Directions for this task: Lines with the word "jausmas" in them must be copied from the records below.

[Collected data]

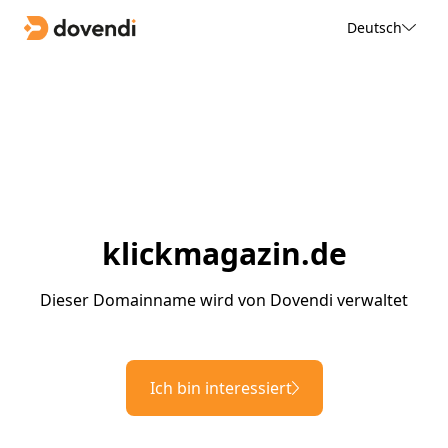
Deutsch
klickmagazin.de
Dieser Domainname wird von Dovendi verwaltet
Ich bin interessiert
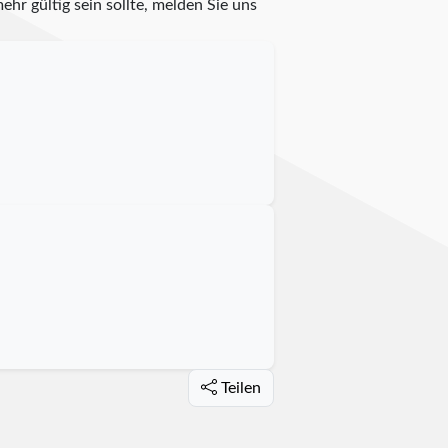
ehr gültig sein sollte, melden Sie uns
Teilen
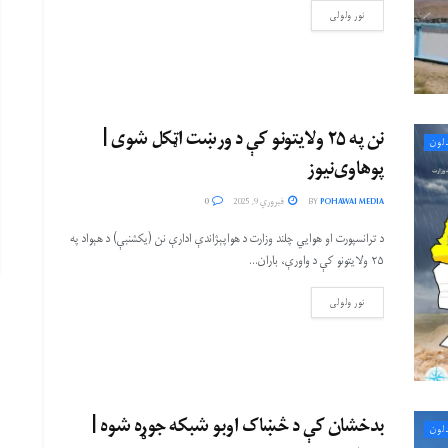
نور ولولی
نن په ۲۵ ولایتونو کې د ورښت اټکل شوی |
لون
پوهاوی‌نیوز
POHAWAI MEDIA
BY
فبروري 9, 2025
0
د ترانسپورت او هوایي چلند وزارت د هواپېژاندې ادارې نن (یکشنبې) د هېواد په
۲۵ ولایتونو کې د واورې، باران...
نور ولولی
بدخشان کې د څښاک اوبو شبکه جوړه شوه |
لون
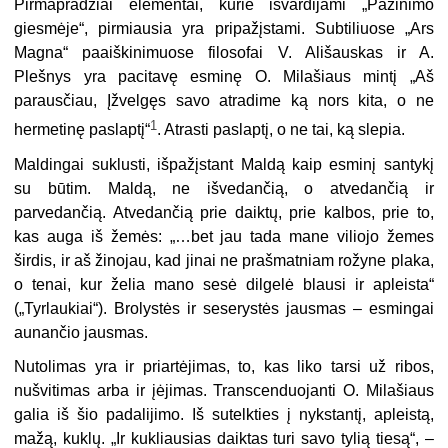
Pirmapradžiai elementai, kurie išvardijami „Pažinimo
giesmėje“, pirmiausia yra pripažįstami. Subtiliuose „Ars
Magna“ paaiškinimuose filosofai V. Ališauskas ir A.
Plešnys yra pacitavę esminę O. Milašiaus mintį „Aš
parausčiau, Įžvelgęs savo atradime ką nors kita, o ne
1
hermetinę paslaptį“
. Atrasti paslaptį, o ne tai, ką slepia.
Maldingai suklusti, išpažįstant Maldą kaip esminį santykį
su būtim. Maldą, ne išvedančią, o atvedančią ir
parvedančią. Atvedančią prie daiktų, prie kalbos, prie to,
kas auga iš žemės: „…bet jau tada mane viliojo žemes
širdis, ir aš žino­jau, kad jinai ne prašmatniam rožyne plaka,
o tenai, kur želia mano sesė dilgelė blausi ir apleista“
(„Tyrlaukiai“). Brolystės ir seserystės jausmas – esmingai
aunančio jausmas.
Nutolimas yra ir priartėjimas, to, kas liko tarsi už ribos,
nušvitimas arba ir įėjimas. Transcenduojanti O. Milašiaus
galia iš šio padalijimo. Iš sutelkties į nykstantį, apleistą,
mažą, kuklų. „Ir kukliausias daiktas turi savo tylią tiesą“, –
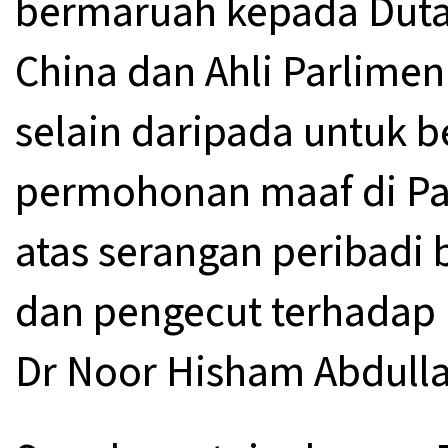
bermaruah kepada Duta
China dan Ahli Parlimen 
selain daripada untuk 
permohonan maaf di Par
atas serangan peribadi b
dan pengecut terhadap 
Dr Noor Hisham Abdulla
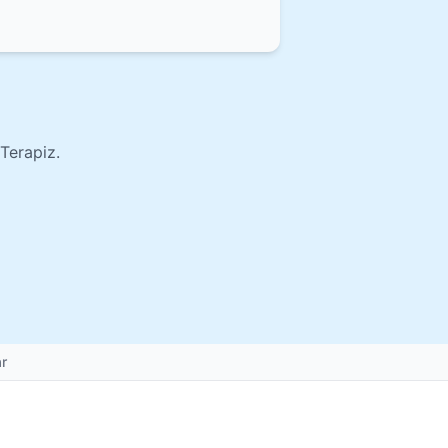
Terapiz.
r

Task result:
(„Tyrlaukiai“). Brolystės ir seserystės jausmas – esmingai
aunančio jausmas.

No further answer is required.